The Macapagal-Arroyo Administration found him still Chair of the National Labor Relations Commission (previously appointed there by President Joseph Estrada). But in 2005 he resigned “because I did not want to be part of the illegitimate and overly corrupt Gloria Macapagal-Arroyo Administration.”
Señeres joined organizations demanding that Arroyo resign, and for his activities was slapped with twin charges of inciting to sedition and rebellion. He will not seek or accept amnesty because for him the charges are “badges of honor.”
His years abroad and his experience with OFWs underscored the fact that “the causes of the Filipino diaspora—ten million abroad—are lack of livelihood, lack of jobs in the country. So by selling coffee I can contribute in my own small way to the generation of employment, especially in the farms.”
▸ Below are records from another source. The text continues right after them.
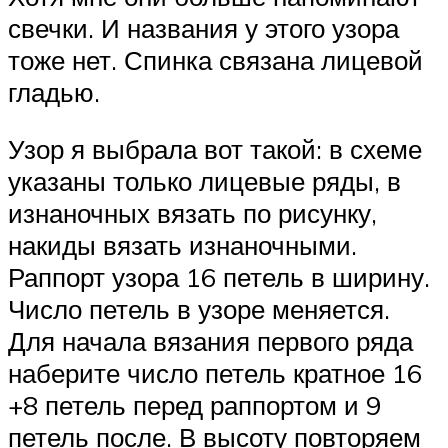
свечки. И названия у этого узора
тоже нет. Спинка связана лицевой
гладью.
Узор я выбрала вот такой: в схеме
указаны только лицевые ряды, в
изнаночных вязать по рисунку,
накиды вязать изнаночными.
Раппорт узора 16 петель в ширину.
Число петель в узоре меняется.
Для начала вязания первого ряда
наберите число петель кратное 16
+8 петель перед раппортом и 9
петель после. В высоту повторяем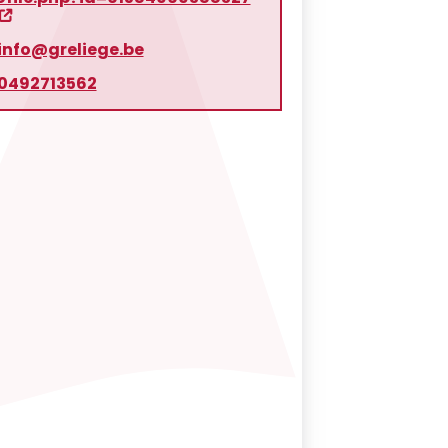
info@greliege.be
0492713562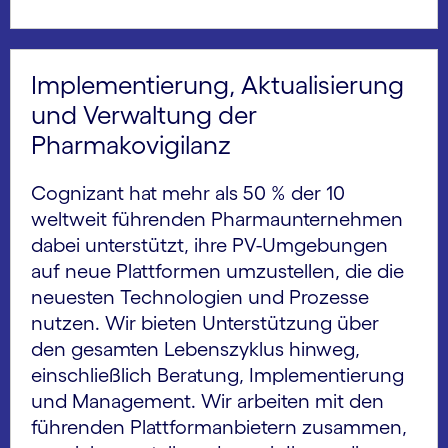
Implementierung, Aktualisierung
und Verwaltung der
Pharmakovigilanz
Cognizant hat mehr als 50 % der 10
weltweit führenden Pharmaunternehmen
dabei unterstützt, ihre PV-Umgebungen
auf neue Plattformen umzustellen, die die
neuesten Technologien und Prozesse
nutzen. Wir bieten Unterstützung über
den gesamten Lebenszyklus hinweg,
einschließlich Beratung, Implementierung
und Management. Wir arbeiten mit den
führenden Plattformanbietern zusammen,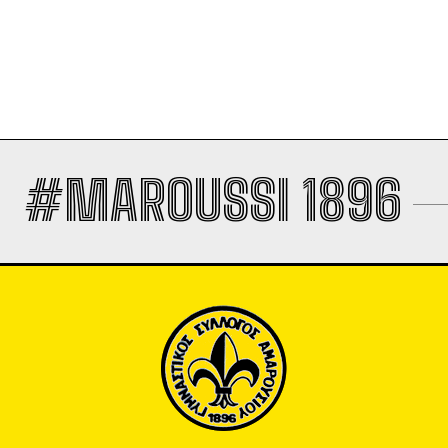
#MAROUSSI 1896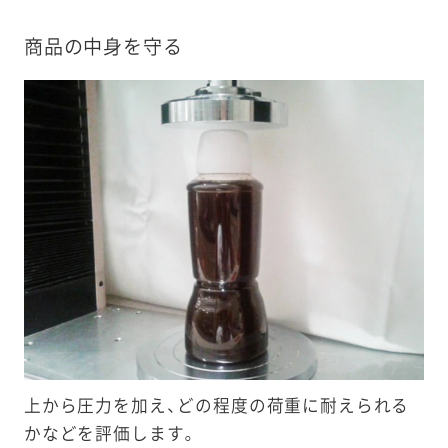
商品の中身を守る
上から圧力を加え、どの程度の荷重に耐えられる
かなどを評価します。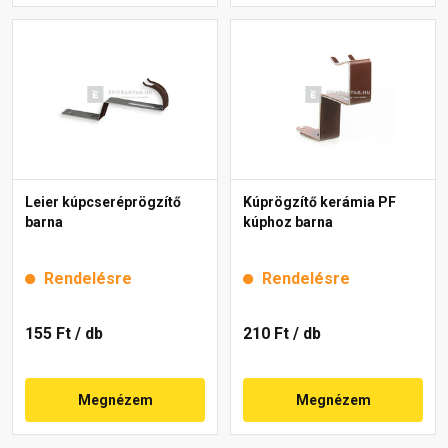
Leier kúpcseréprögzítő
Kúprögzítő kerámia PF
barna
kúphoz barna
Rendelésre
Rendelésre
155 Ft
/ db
210 Ft
/ db
Megnézem
Megnézem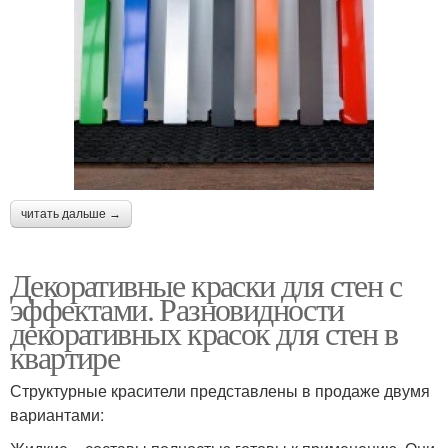
читать дальше →
Декоративные краски для стен с
эффектами. Разновидности
декоративных красок для стен в
квартире
Структурные красители представлены в продаже двумя
вариантами: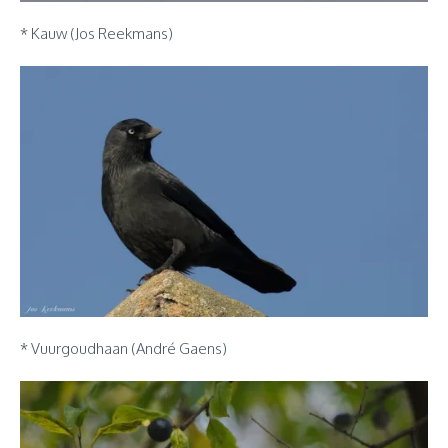
* Kauw (Jos Reekmans)
* Vuurgoudhaan (André Gaens)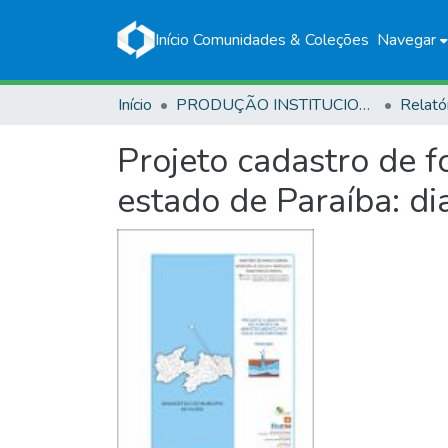
Início
Comunidades & Coleções
Navegar
Início
PRODUÇÃO INSTITUCIONAL
Relató
Projeto cadastro de 
estado de Paraíba: di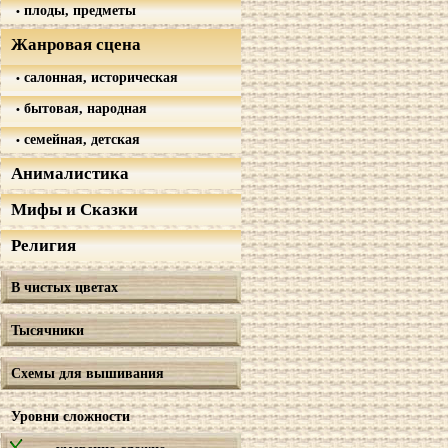
плоды, предметы
Жанровая сцена
салонная, историческая
бытовая, народная
семейная, детская
Анималистика
Мифы и Сказки
Религия
В чистых цветах
Тысячники
Схемы для вышивания
Уровни сложности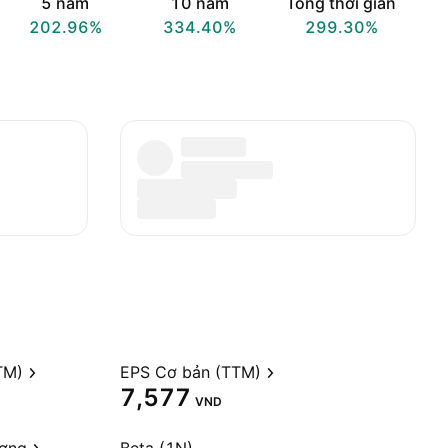
5 năm
10 năm
Tổng thời gian
202.96%
334.40%
299.30%
TM)
EPS Cơ bản (TTM)
7,577
VND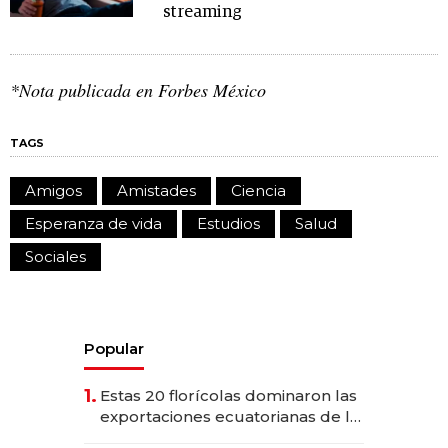
streaming
*Nota publicada en Forbes México
TAGS
Amigos
Amistades
Ciencia
Esperanza de vida
Estudios
Salud
Sociales
Popular
1.
Estas 20 florícolas dominaron las
exportaciones ecuatorianas de la
industria en 2025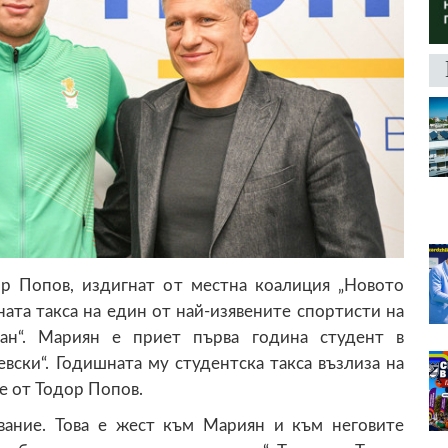
р Попов, издигнат от местна коалиция „Новото
ата такса на един от най-изявените спортисти на
н“. Мариян е приет първа година студент в
вски“. Годишната му студентска такса възлиза на
е от Тодор Попов.
ование. Това е жест към Мариян и към неговите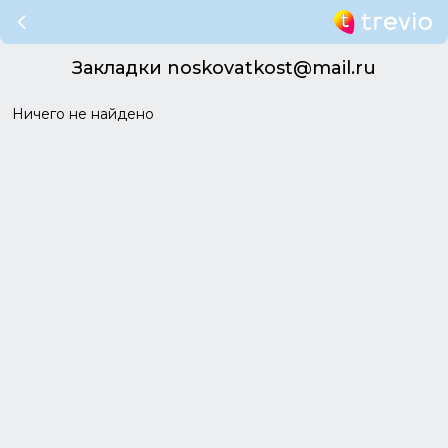
Закладки noskovatkost@mail.ru
Ничего не найдено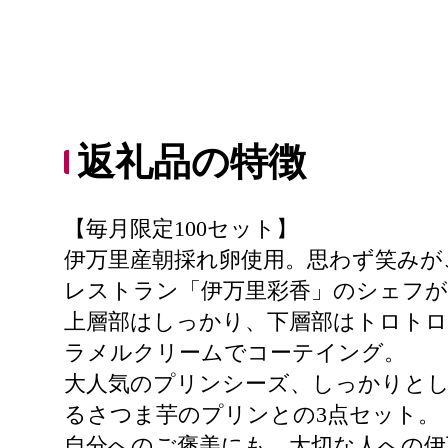
返礼品の特徴
【毎月限定100セット】
伊万里産朝採れ卵使用。思わず笑みが
レストラン「伊万里彩香」のシェフが
上層部はしっかり、下層部はトロト
ラメルクリームでコーテイング。
大人気のプリンシーズ、しっかりと
るさつま芋のプリンとの3点セット。
自分へのご褒美にも、大切な人への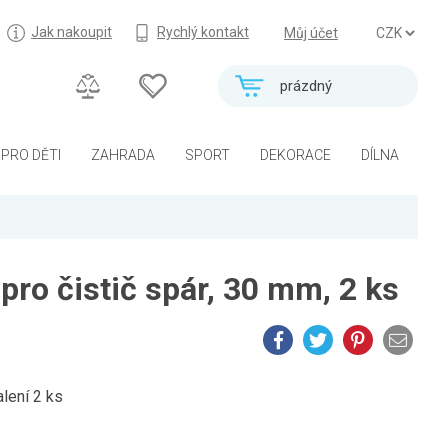
Jak nakoupit
Rychlý kontakt
Můj účet
prázdný
PRO DĚTI
ZAHRADA
SPORT
DEKORACE
DÍLNA
 pro čistič spár, 30 mm, 2 ks
alení 2 ks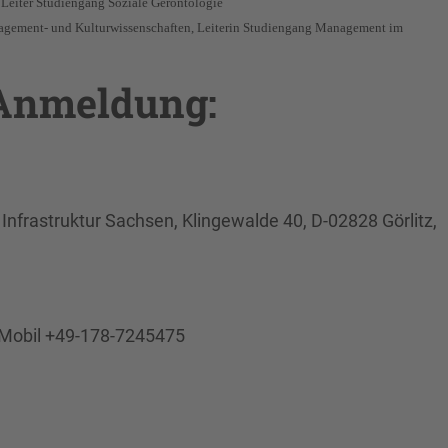
, Leiter Studiengang Soziale Gerontologie
anagement- und Kulturwissenschaften,
Leiterin Studiengang Management im
 Anmeldung:
le Infrastruktur Sachsen, Klingewalde 40, D-02828 Görlitz,
, Mobil +49-178-7245475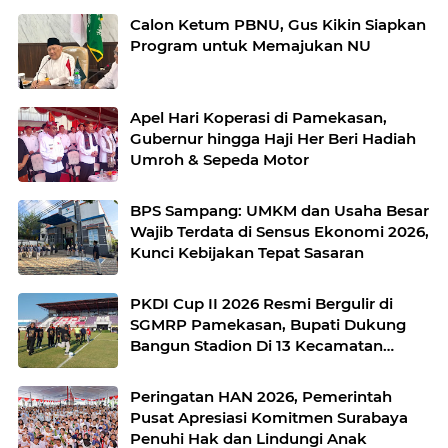
Calon Ketum PBNU, Gus Kikin Siapkan
Program untuk Memajukan NU
Apel Hari Koperasi di Pamekasan,
Gubernur hingga Haji Her Beri Hadiah
Umroh & Sepeda Motor
BPS Sampang: UMKM dan Usaha Besar
Wajib Terdata di Sensus Ekonomi 2026,
Kunci Kebijakan Tepat Sasaran
PKDI Cup II 2026 Resmi Bergulir di
SGMRP Pamekasan, Bupati Dukung
Bangun Stadion Di 13 Kecamatan
untuk Pemerataan Sarana Olahraga
Peringatan HAN 2026, Pemerintah
Pusat Apresiasi Komitmen Surabaya
Penuhi Hak dan Lindungi Anak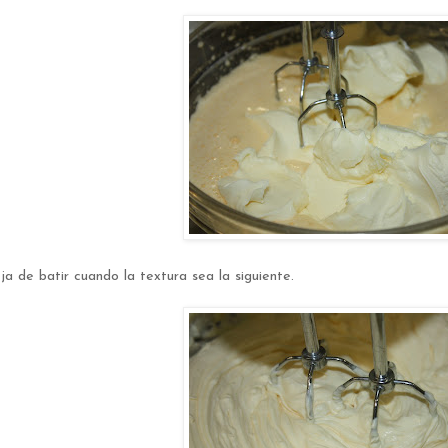
ja de batir cuando la textura sea la siguiente.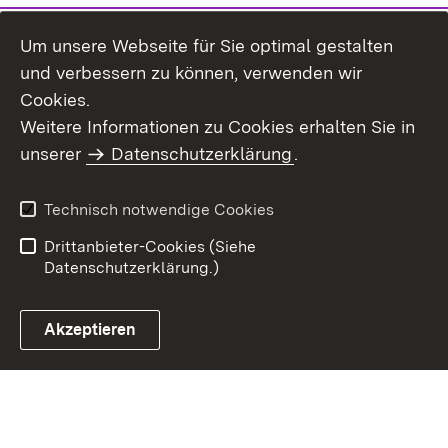
Um unsere Webseite für Sie optimal gestalten
und verbessern zu können, verwenden wir
Cookies.
Weitere Informationen zu Cookies erhalten Sie in
Inhaltsübersicht
Kontakt
unserer
Datenschutzerklärung
.
Impressum
Datenschutz
Benutzungshinweise
Erklärung zur
Technisch notwendige Cookies
Barrierefreiheit
Drittanbieter-Cookies (Siehe
Datenschutzerklärung.)
Akzeptieren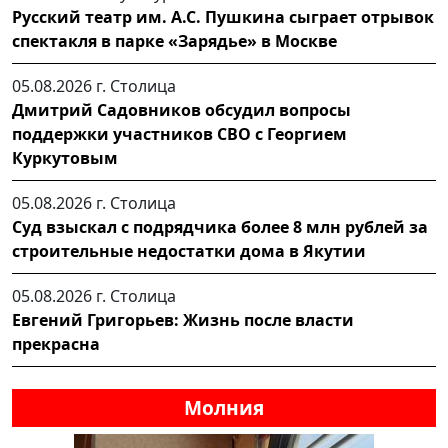
Русский театр им. А.С. Пушкина сыграет отрывок
спектакля в парке «Зарядье» в Москве
05.08.2026 г.
Столица
Дмитрий Садовников обсудил вопросы
поддержки участников СВО с Георгием
Куркутовым
05.08.2026 г.
Столица
Суд взыскал с подрядчика более 8 млн рублей за
строительные недостатки дома в Якутии
05.08.2026 г.
Столица
Евгений Григорьев: Жизнь после власти
прекрасна
Молния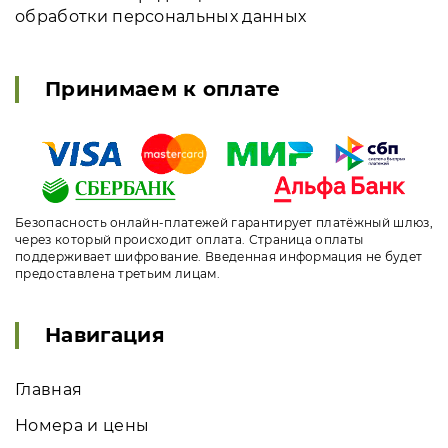
обработки персональных данных
Принимаем к оплате
Безопасность онлайн-платежей гарантирует платёжный шлюз,
через который происходит оплата. Страница оплаты
поддерживает шифрование. Введенная информация не будет
предоставлена третьим лицам.
Навигация
Главная
Номера и цены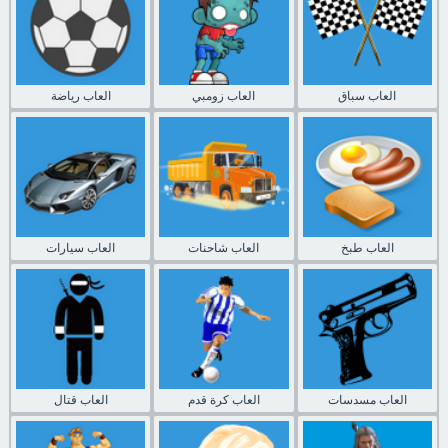
العاب سباق
العاب زومبي
العاب رياضة
العاب طبخ
العاب شاحنات
العاب سيارات
العاب مسدسات
العاب كرة قدم
العاب قتال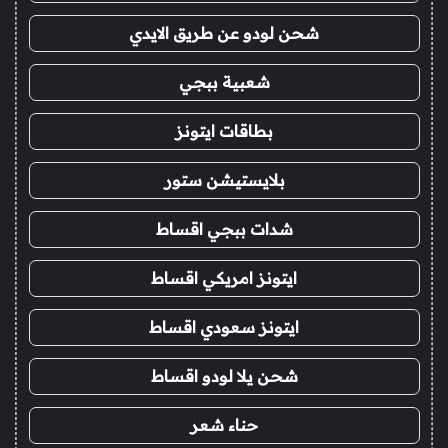
شحن لودو عن طريق الايدي
شعبية ببجي
بطاقات ايتونز
بلايستيشن ستور
شدات ببجي اقساط
ايتونز امريكي اقساط
ايتونز سعودي اقساط
شحن يلا لودو اقساط
حناء شعر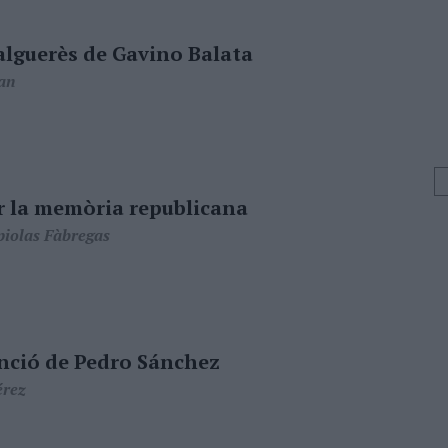
 alguerès de Gavino Balata
an
r la memòria republicana
piolas Fàbregas
nció de Pedro Sánchez
érez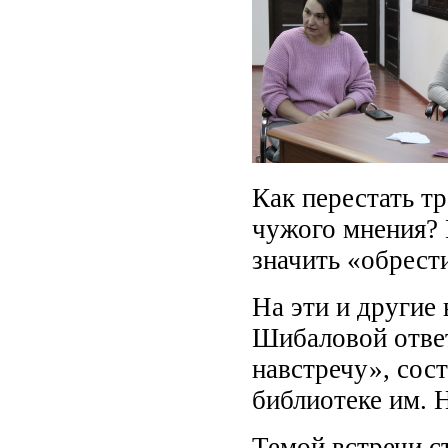
Как перестать т
чужого мнения? К
значить «обрести
На эти и другие
Шибаловой отве
навстречу», сос
библиотеке им. Н
Темой встречи с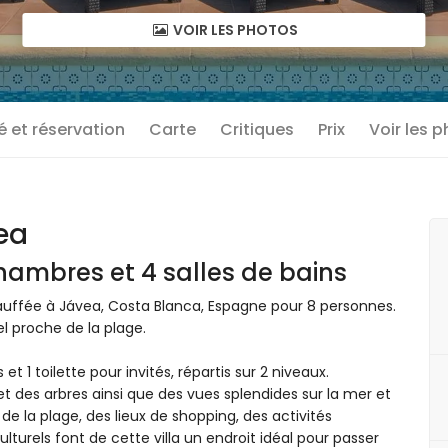
VOIR LES PHOTOS
té et réservation
Carte
Critiques
Prix
Voir les 
ea
hambres et 4 salles de bains
auffée à Jávea, Costa Blanca, Espagne pour 8 personnes.
el proche de la plage.
t 1 toilette pour invités, répartis sur 2 niveaux.
t des arbres ainsi que des vues splendides sur la mer et
de la plage, des lieux de shopping, des activités
culturels font de cette villa un endroit idéal pour passer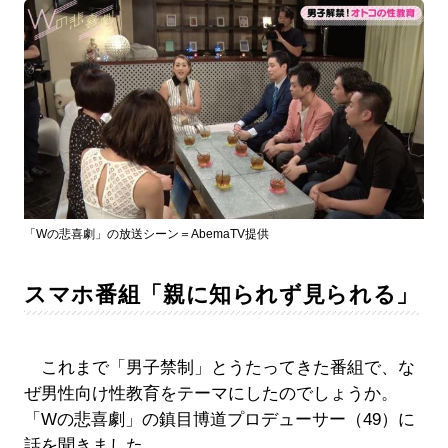
「Wの悲喜劇」の放送シーン＝AbemaTV提供
スマホ番組「親に知られず見られる」
これまで「男子禁制」とうたってきた番組で、な
ぜ男性向け性教育をテーマにしたのでしょうか。
「Wの悲喜劇」の鎮目博道プロデューサー（49）に
話を聞きました。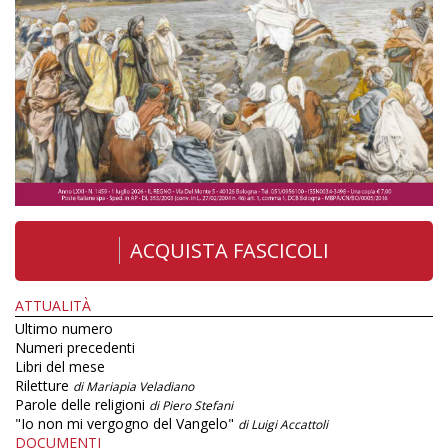
ACQUISTA FASCICOLI
ATTUALITÀ
Ultimo numero
Numeri precedenti
Libri del mese
Riletture
di Mariapia Veladiano
Parole delle religioni
di Piero Stefani
"Io non mi vergogno del Vangelo"
di Luigi Accattoli
DOCUMENTI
As he points out: “If you sell Philippine coffee you provide employment and livelihood to coffee farmers. And if you sell coffee in sachet form you provide employment in the production of instant coffee.”
His firm markets only coffee produced in the country, in places like Bukidnon, Mendez, Cavite and Batangas.
For the ambassador-turned-entrepreneur, “If you buy imported coffee, you help the farmers in those countries earn a living. So why not help our own (farmers) by selling their coffee? Every time you buy Philippine coffee, or Philippine items for that matter, money circulates in our economy.”
As for Kape ni Amba, “the demand has gone up and we now sell on a case-to-case basis to friends; it’s direct selling.”
These friends or dealers are returning OFWs and members of the family-run OFWFamily Club (tel. 5267522) in Pasay City. Its President is Roy Señeres Jr.
Everything was going fine. There were even orders from abroad. The corporation returned a margin of profit, and then a monkey wrench was thrown into the marketing operations. And things came to a halt.
Señeres learned that syndicates (“con artists, crooked racketeers”) were engaging in multilevel pyramiding, buying in bulk and promising the dealers exorbitant profits. An investigation was made, and warrants of arrest are expected to be issued. One alleged racketeer is based in Hong Kong.
The marketing operations are expected to normalize soon (“a matter of weeks”), but the boxes will carry this warning label: “These boxes should not be sold on a multilevel system but only by direct selling.”
Señeres concludes: “Our motivation is not just to generate profits, but to help our economy and be an example of entrepreneurship that patronizes Philippine products.”